The Institute for Defense and Business is one of those entities that pops up to fill a market demand. Their curriculum reminds me of the US Army offerings vetted through TRADOC schoolhouses. The difference is the hybridization of course offerings that bridge knowledge gaps between the public and private sector. There's also an interesting nexus of events and projects between the Center for Advanced Logistics Management and the Association for Enterprise Information. National policymakers lean on these quasi-private organizations when their whole-of-government efforts need a boost.

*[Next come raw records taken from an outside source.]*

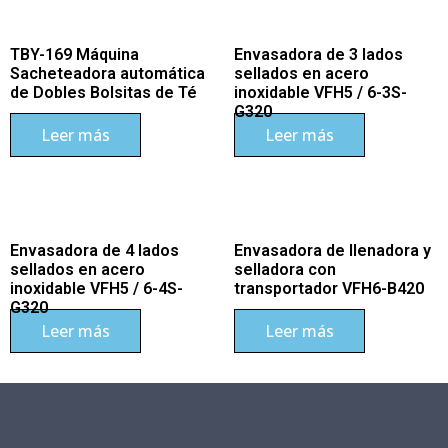
TBY-169 Máquina
Envasadora de 3 lados
Sacheteadora automática
sellados en acero
de Dobles Bolsitas de Té
inoxidable VFH5 / 6-3S-
G320
Leer más
Leer más
Envasadora de 4 lados
Envasadora de llenadora y
sellados en acero
selladora con
inoxidable VFH5 / 6-4S-
transportador VFH6-B420
G320
Leer más
Leer más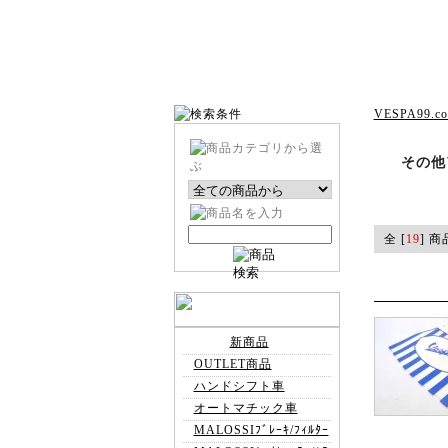
VESPA99.c
その他
全 [
19
] 商
新商品
OUTLET商品
ハンドシフト車
オートマチック車
MALOSSIﾌﾞﾚｰｷ/ﾌｨﾙﾀｰ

The US government has its own interdisciplinary research programs touching stability operations. The NDU Center for Technology and National Security Policy (CTNSP) helps run the Sharing To Accelerate Research - Transformative Innovation for Development and Emergency Support (STAR-TIDES) project. That kind of research on how disasters drive socioeconomic disruption will eventually underpin doctrinal approaches to humanitarian intervention. The relief sector is leveraging Big Data; CrisisMappers and Geeks Without Bonds allow tech pros to gather around Big Data approaches. Expect USAID's Bureau for Democracy, Conflict, and Humanitarian Assistance to use lessons from these projects in its future development programs.

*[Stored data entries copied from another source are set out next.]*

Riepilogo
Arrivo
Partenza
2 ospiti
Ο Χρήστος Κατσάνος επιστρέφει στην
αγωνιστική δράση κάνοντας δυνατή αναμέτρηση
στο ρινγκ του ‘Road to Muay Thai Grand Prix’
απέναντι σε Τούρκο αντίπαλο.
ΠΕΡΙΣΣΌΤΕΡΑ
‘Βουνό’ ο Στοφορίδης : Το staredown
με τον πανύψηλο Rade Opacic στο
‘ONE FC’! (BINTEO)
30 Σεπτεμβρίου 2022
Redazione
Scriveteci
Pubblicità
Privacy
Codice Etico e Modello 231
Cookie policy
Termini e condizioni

There's enough interagency and public-private work among those projects to keep plenty of government and non-profit workers busy for the rest of their careers. If enough of them join the International Stability Operations Association (ISOA), they will have a critical mass for trade shows and other reasons to hang out together. Armed humanitarian intervention shouldn't happen by accident. It's no accident that the deep state makes room for deep thinking in stability operations.